## Your task
The answer must be an exact copy of the records, with every picture removed.

Page images and extracted text
=== Begin Enclosure ===
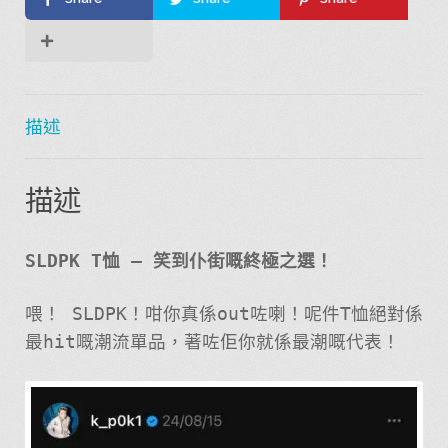
描述
描述
SLDPK T恤 – 笑到仆街嘅終極之選！
喂！ SLDPK！咁你真係out咗喇！呢件T恤絕對係
最hit嘅潮流單品，著咗佢你就係最潮嘅代表！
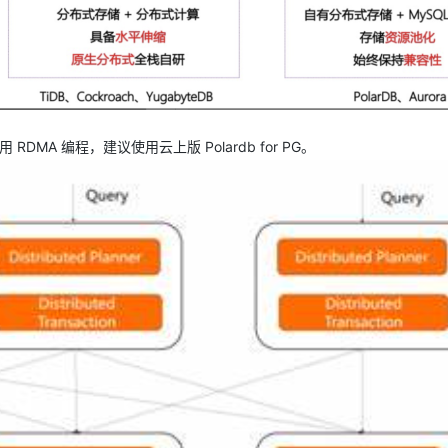
MA 编程，建议使用云上版 Polardb for PG。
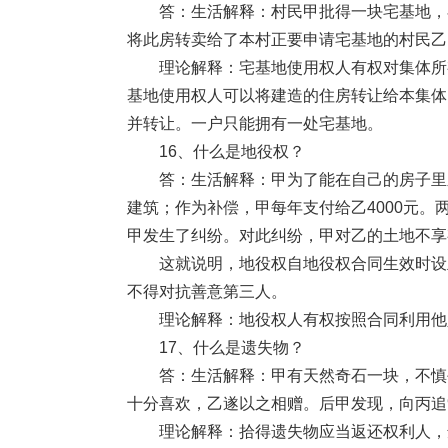
答：生活解释：村民甲批得一块宅基地，在
将此房转卖给了本村正要申请宅基地的村民乙
理论解释：宅基地使用权人有权对集体所有
基地使用权人可以将建造的住房转让给本集体
并转让。一户只能拥有一处宅基地。
16、什么是地役权？
答：生活解释：甲为了能在自己的房子里欣
建筑；作为补偿，甲每年支付给乙4000元
甲发生了纠纷。对此纠纷，甲对乙的土地不享
这就说明，地役权自地役权合同生效时设立
不得对抗善意第三人。
理论解释：地役权人有权按照合同利用他人
17、什么是遗失物？
答：生活解释：甲有天然奇石一块，不慎丢
十分喜欢，乙遂以之相赠。后甲发现，向丙追
理论解释：拾得遗失物应当返还权利人，遗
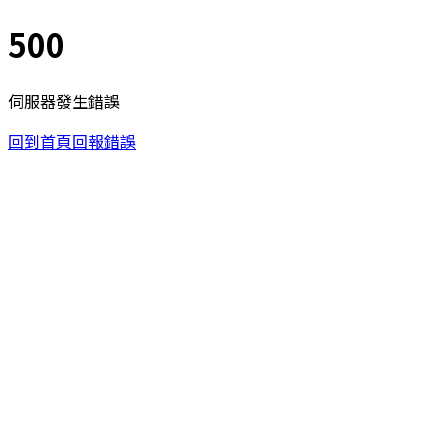
500
伺服器發生錯誤
回到首頁
回報錯誤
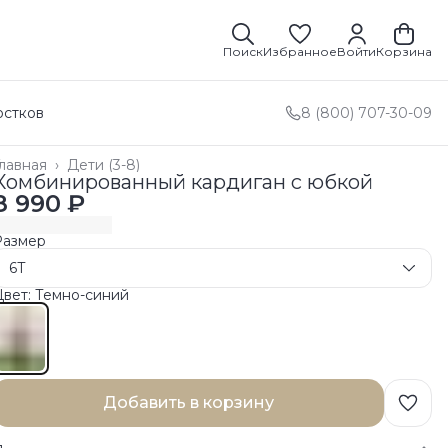
Поиск
Избранное
Войти
Корзина
остков
8 (800) 707-30-09
лавная
›
Дети (3-8)
Комбинированный кардиган с юбкой
8 990 ₽
Размер
6T
Цвет: Темно-синий
Добавить в корзину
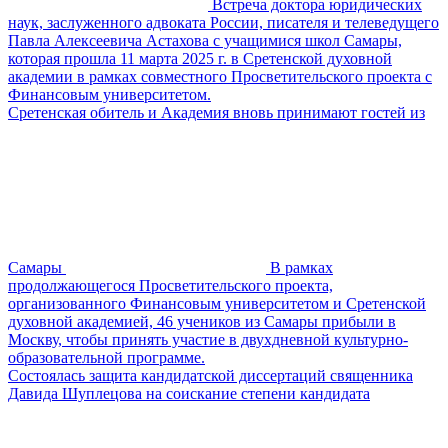
Встреча доктора юридических
наук, заслуженного адвоката России, писателя и телеведущего
Павла Алексеевича Астахова с учащимися школ Самары,
которая прошла 11 марта 2025 г. в Сретенской духовной
академии в рамках совместного Просветительского проекта с
Финансовым университетом.
Сретенская обитель и Академия вновь принимают гостей из
Самары
В рамках
продолжающегося Просветительского проекта,
организованного Финансовым университетом и Сретенской
духовной академией, 46 учеников из Самары прибыли в
Москву, чтобы принять участие в двухдневной культурно-
образовательной программе.
Состоялась защита кандидатской диссертаций священника
Давида Шуплецова на соискание степени кандидата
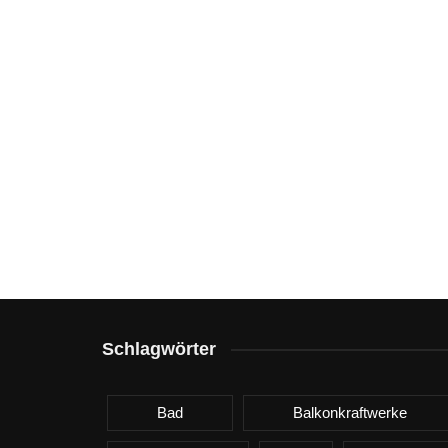
Schlagwörter
Bad
Balkonkraftwerke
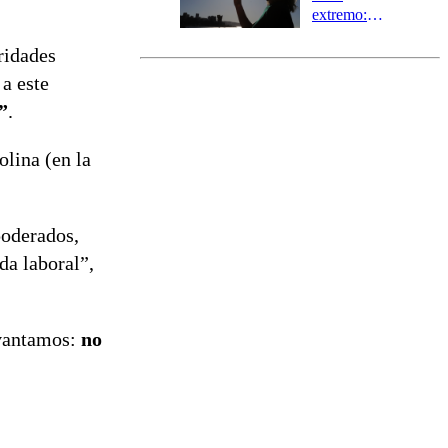
extremo:
Senapred
ridades
activa Alerta
Temprana
 a este
Preventiva en
”
.
tres comunas
lina (en la
poderados,
da laboral”,
evantamos:
no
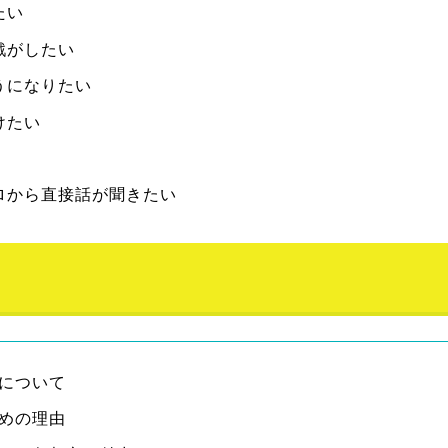
たい
戦がしたい
うになりたい
けたい
ロから直接話が聞きたい
について
めの理由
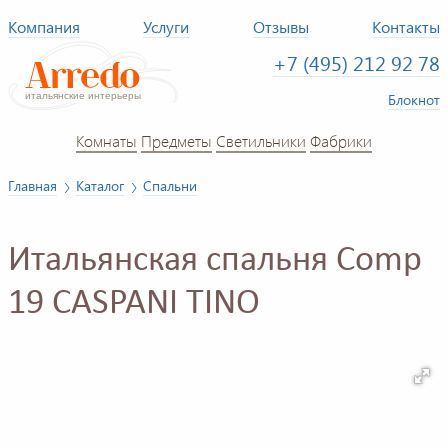
Компания
Услуги
Отзывы
Контакты
+7 (495) 212 92 78
Блокнот
Комнаты
Предметы
Светильники
Фабрики
Главная
Каталог
Спальни
Итальянская спальня Comp
19 CASPANI TINO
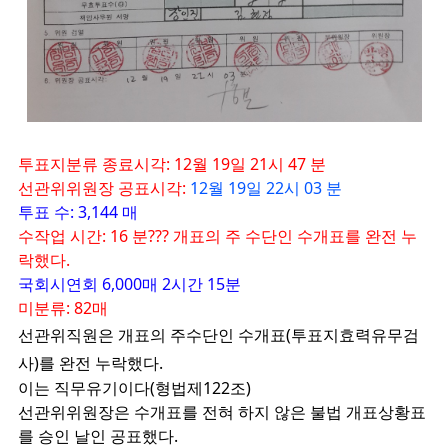
투
표지분류 종료시각: 12월 19일 21시 47 분
선관위위원장 공표시각:
12월 19일 22시 03 분
투표 수: 3,144 매
수작업 시간: 16 분??? 개표의 주 수단인 수개표를 완전 누
락했다.
국회시연회 6,000매 2시간 15분
미분류: 82매
선관위직원은 개표의 주수단인 수개표(투표지효력유무검
사)를 완전 누락했다.
이는 직무유기이다(형법제122조)
선관위위원장은 수개표를 전혀 하지 않은 불법 개표상황표
를 승인 날인 공표했다.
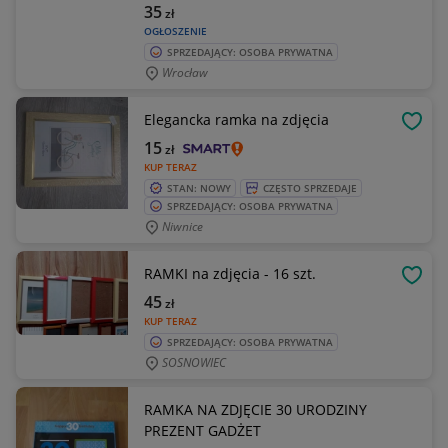
35
zł
OGŁOSZENIE
SPRZEDAJĄCY: OSOBA PRYWATNA
Wrocław
Elegancka ramka na zdjęcia
OBSE
15
zł
KUP TERAZ
STAN: NOWY
CZĘSTO SPRZEDAJE
SPRZEDAJĄCY: OSOBA PRYWATNA
Niwnice
RAMKI na zdjęcia - 16 szt.
OBSE
45
zł
KUP TERAZ
SPRZEDAJĄCY: OSOBA PRYWATNA
SOSNOWIEC
RAMKA NA ZDJĘCIE 30 URODZINY
PREZENT GADŻET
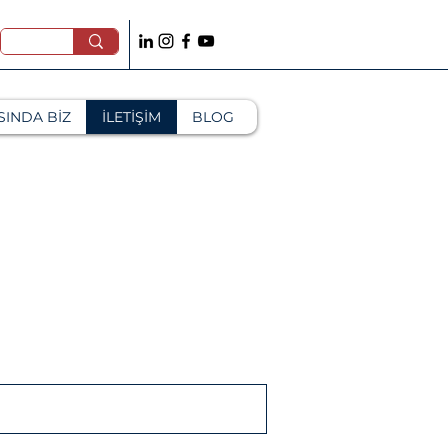
SINDA BİZ
İLETİŞİM
BLOG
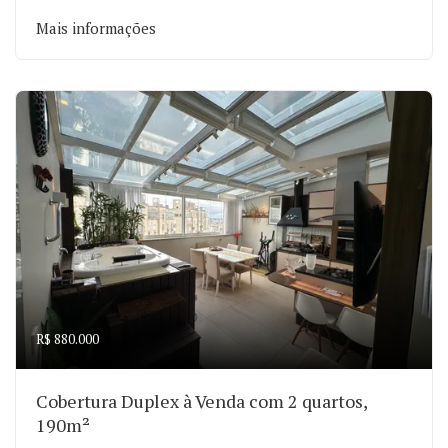
Mais informações
R$ 880.000
Cobertura Duplex à Venda com 2 quartos,
190m²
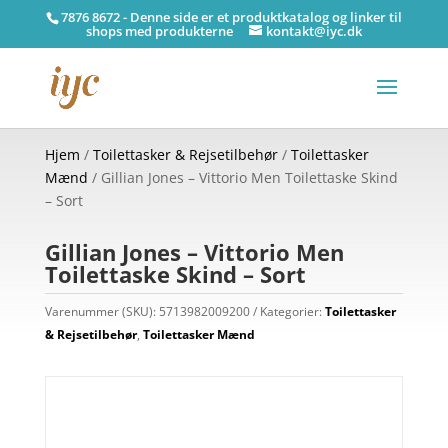
7876 8672 - Denne side er et produktkatalog og linker til
shops med produkterne
kontakt@iyc.dk
Hjem
/
Toilettasker & Rejsetilbehør
/
Toilettasker
Mænd
/ Gillian Jones – Vittorio Men Toilettaske Skind
– Sort
Gillian Jones – Vittorio Men
Toilettaske Skind – Sort
Varenummer (SKU):
5713982009200
Kategorier:
Toilettasker
& Rejsetilbehør
,
Toilettasker Mænd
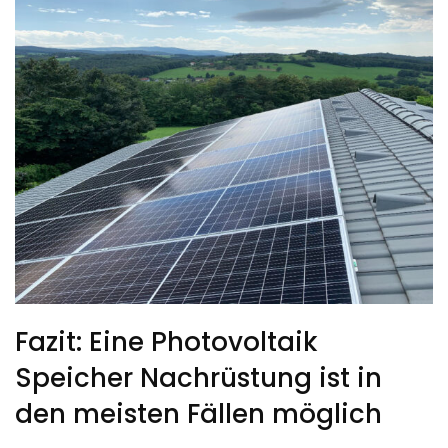
Fazit: Eine Photovoltaik
Speicher Nachrüstung ist in
den meisten Fällen möglich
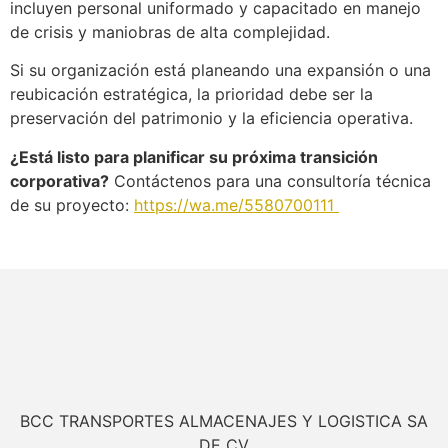
incluyen personal uniformado y capacitado en manejo
de crisis y maniobras de alta complejidad.
Si su organización está planeando una expansión o una
reubicación estratégica, la prioridad debe ser la
preservación del patrimonio y la eficiencia operativa.
¿Está listo para planificar su próxima transición
corporativa?
Contáctenos para una consultoría técnica
de su proyecto:
https://wa.me/5580700111
BCC TRANSPORTES ALMACENAJES Y LOGISTICA SA
DE CV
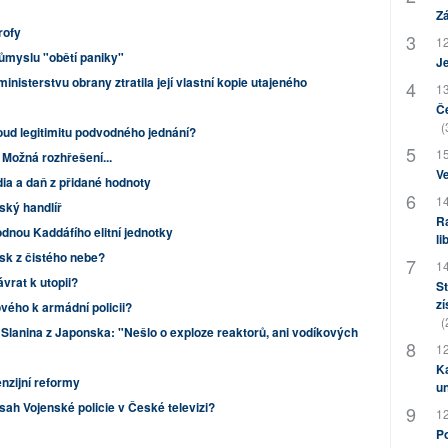
Zá
rofy
12
ůmyslu "obětí paniky"
J
nisterstvu obrany ztratila její vlastní kopie utajeného
13
Če
(
oud legitimitu podvodného jednání?
15
Možná rozhřešení...
Ve
ia a daň z přidané hodnoty
14
ský handlíř
Ra
odnou Kaddáfího elitní jednotky
li
sk z čistého nebe?
14
ávrat k utopii?
St
zí
vého k armádní policii?
(
Slanina z Japonska: "Nešlo o exploze reaktorů, ani vodíkových
12
Ka
enzijní reformy
u
sah Vojenské policie v České televizi?
12
Po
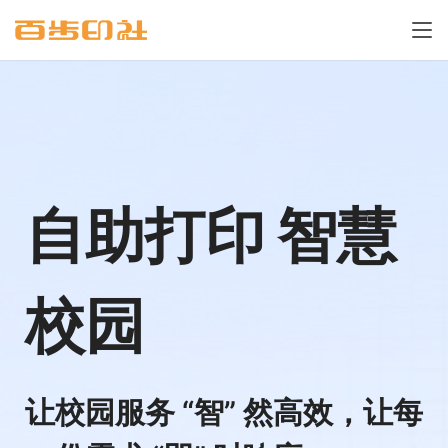
自助打印 智慧
校园
让校园服务 “智” 然高效，让每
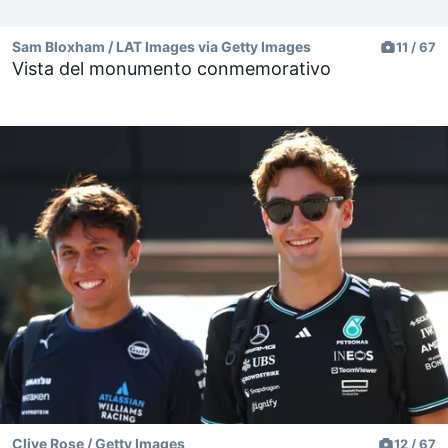
Sam Bloxham / LAT Images via Getty Images
11 / 67
Vista del monumento conmemorativo
Clive Rose / Getty Images
12 / 67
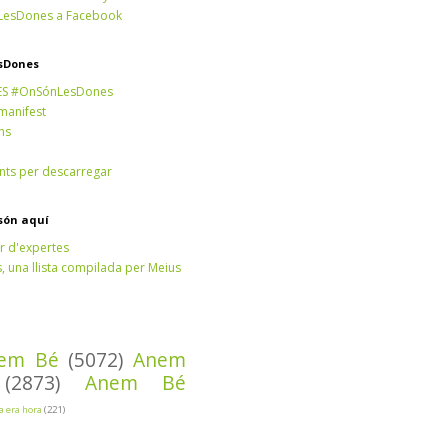
esDones a Facebook
sDones
ES #OnSónLesDones
 manifest
ns
ts per descarregar
són aquí
r d'expertes
 una llista compilada per Meius
em Bé
(5072)
Anem
(2873)
Anem Bé
Ja era hora
(221)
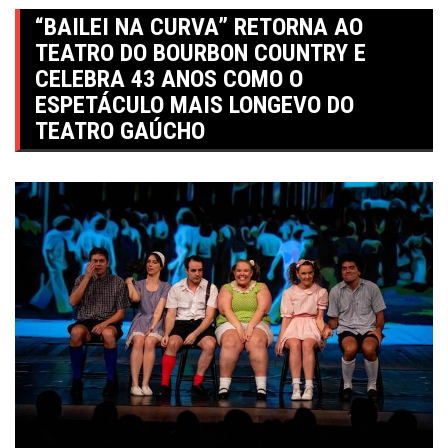
“BAILEI NA CURVA” RETORNA AO
TEATRO DO BOURBON COUNTRY E
CELEBRA 43 ANOS COMO O
ESPETÁCULO MAIS LONGEVO DO
TEATRO GAÚCHO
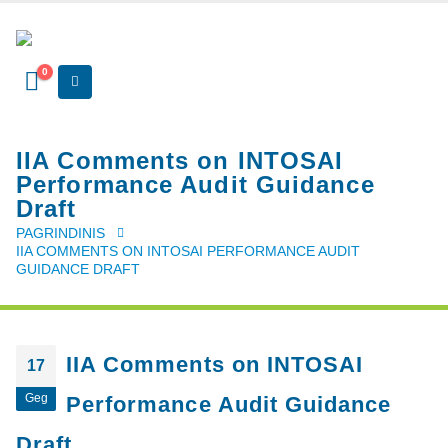
0
IIA Comments on INTOSAI
Performance Audit Guidance
Draft
PAGRINDINIS
IIA COMMENTS ON INTOSAI PERFORMANCE AUDIT
GUIDANCE DRAFT
IIA Comments on INTOSAI
17
Geg
Performance Audit Guidance
Draft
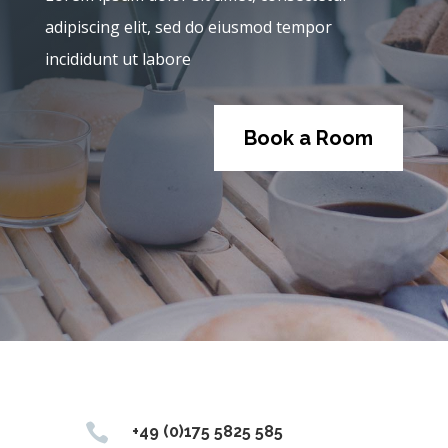
adipiscing elit, sed do eiusmod tempor
incididunt ut labore
Book a Room

+49 (0)175 5825 585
=== End Enclosure ===
## Answer to the problem
描述
描述
SLDPK T恤 – 笑到仆街嘅終極之選！
喂！ SLDPK！咁你真係out咗喇！呢件T恤絕對係
最hit嘅潮流單品，著咗佢你就係最潮嘅代表！
MA 编程，建议使用云上版 Polardb for PG。
答：生活解释：村民甲批得一块宅基地，在
将此房转卖给了本村正要申请宅基地的村民乙
理论解释：宅基地使用权人有权对集体所有
基地使用权人可以将建造的住房转让给本集体
并转让。一户只能拥有一处宅基地。
16、什么是地役权？
答：生活解释：甲为了能在自己的房子里欣
建筑；作为补偿，甲每年支付给乙4000元
甲发生了纠纷。对此纠纷，甲对乙的土地不享
这就说明，地役权自地役权合同生效时设立
不得对抗善意第三人。
理论解释：地役权人有权按照合同利用他人
17、什么是遗失物？
答：生活解释：甲有天然奇石一块，不慎丢
十分喜欢，乙遂以之相赠。后甲发现，向丙追
理论解释：拾得遗失物应当返还权利人，遗
500
伺服器發生錯誤
回到首頁
回報錯誤
Поиск
Избранное
Войти
Корзина
остков
8 (800) 707-30-09
лавная
›
Дети (3-8)
Комбинированный кардиган с юбкой
8 990 ₽
Размер
6T
Цвет: Темно-синий
Добавить в корзину
Встреча доктора юридических
наук, заслуженного адвоката России, писателя и телеведущего
Павла Алексеевича Астахова с учащимися школ Самары,
которая прошла 11 марта 2025 г. в Сретенской духовной
академии в рамках совместного Просветительского проекта с
Финансовым университетом.
Сретенская обитель и Академия вновь принимают гостей из
Самары
В рамках
продолжающегося Просветительского проекта,
организованного Финансовым университетом и Сретенской
духовной академией, 46 учеников из Самары прибыли в
Москву, чтобы принять участие в двухдневной культурно-
образовательной программе.
Состоялась защита кандидатской диссертаций священника
Давида Шуплецова на соискание степени кандидата
Schlagwörter
Bad
Balkonkraftwerke
extremo:
Senapred
ridades
activa Alerta
Temprana
 a este
Preventiva en
”
.
tres comunas
lina (en la
poderados,
da laboral”,
evantamos:
no
たい
戦がしたい
うになりたい
けたい
ロから直接話が聞きたい
について
めの理由
Компания
Услуги
Отзывы
Контакты
+7 (495) 212 92 78
Блокнот
Комнаты
Предметы
Светильники
Фабрики
Главная
Каталог
Спальни
Итальянская спальня Comp
19 CASPANI TINO
투
표지분류 종료시각: 12월 19일 21시 47 분
선관위위원장 공표시각:
12월 19일 22시 03 분
투표 수: 3,144 매
수작업 시간: 16 분??? 개표의 주 수단인 수개표를 완전 누
락했다.
국회시연회 6,000매 2시간 15분
미분류: 82매
선관위직원은 개표의 주수단인 수개표(투표지효력유무검
사)를 완전 누락했다.
이는 직무유기이다(형법제122조)
선관위위원장은 수개표를 전혀 하지 않은 불법 개표상황표
를 승인 날인 공표했다.
35
zł
OGŁOSZENIE
SPRZEDAJĄCY: OSOBA PRYWATNA
Wrocław
Elegancka ramka na zdjęcia
OBSE
15
zł
KUP TERAZ
STAN: NOWY
CZĘSTO SPRZEDAJE
SPRZEDAJĄCY: OSOBA PRYWATNA
Niwnice
RAMKI na zdjęcia - 16 szt.
OBSE
45
zł
KUP TERAZ
SPRZEDAJĄCY: OSOBA PRYWATNA
SOSNOWIEC
RAMKA NA ZDJĘCIE 30 URODZINY
PREZENT GADŻET
SINDA BİZ
İLETİŞİM
BLOG
Mais informações
R$ 880.000
Cobertura Duplex à Venda com 2 quartos,
190m²
7876 8672 - Denne side er et produktkatalog og linker til
shops med produkterne
kontakt@iyc.dk
Hjem
/
Toilettasker & Rejsetilbehør
/
Toilettasker
Mænd
/ Gillian Jones – Vittorio Men Toilettaske Skind
– Sort
Gillian Jones – Vittorio Men
Toilettaske Skind – Sort
Varenummer (SKU):
5713982009200
Kategorier:
Toilettasker
& Rejsetilbehør
,
Toilettasker Mænd
Fazit: Eine Photovoltaik
Speicher Nachrüstung ist in
den meisten Fällen möglich
incluyen personal uniformado y capacitado en manejo
de crisis y maniobras de alta complejidad.
Si su organización está planeando una expansión o una
reubicación estratégica, la prioridad debe ser la
preservación del patrimonio y la eficiencia operativa.
¿Está listo para planificar su próxima transición
corporativa?
Contáctenos para una consultoría técnica
de su proyecto:
https://wa.me/5580700111
BCC TRANSPORTES ALMACENAJES Y LOGISTICA SA
DE CV
Zá
rofy
12
ůmyslu "obětí paniky"
J
nisterstvu obrany ztratila její vlastní kopie utajeného
13
Če
(
oud legitimitu podvodného jednání?
15
Možná rozhřešení...
Ve
ia a daň z přidané hodnoty
14
ský handlíř
Ra
odnou Kaddáfího elitní jednotky
li
sk z čistého nebe?
14
ávrat k utopii?
St
zí
vého k armádní policii?
(
Slanina z Japonska: "Nešlo o exploze reaktorů, ani vodíkových
12
Ka
enzijní reformy
u
sah Vojenské policie v České televizi?
12
Po
自助打印 智慧
校园
让校园服务 “智” 然高效，让每
Sam Bloxham / LAT Images via Getty Images
11 / 67
Vista del monumento conmemorativo
Clive Rose / Getty Images
12 / 67
esDones a Facebook
sDones
ES #OnSónLesDones
 manifest
ns
ts per descarregar
són aquí
r d'expertes
 una llista compilada per Meius
em Bé
(5072)
Anem
(2873)
Anem Bé
Ja era hora
(221)
“BAILEI NA CURVA” RETORNA AO
TEATRO DO BOURBON COUNTRY E
CELEBRA 43 ANOS COMO O
ESPETÁCULO MAIS LONGEVO DO
TEATRO GAÚCHO
0
IIA Comments on INTOSAI
Performance Audit Guidance
Draft
PAGRINDINIS
IIA COMMENTS ON INTOSAI PERFORMANCE AUDIT
GUIDANCE DRAFT
IIA Comments on INTOSAI
17
Geg
Performance Audit Guidance
Draft
adipiscing elit, sed do eiusmod tempor
incididunt ut labore
Book a Room

+49 (0)175 5825 585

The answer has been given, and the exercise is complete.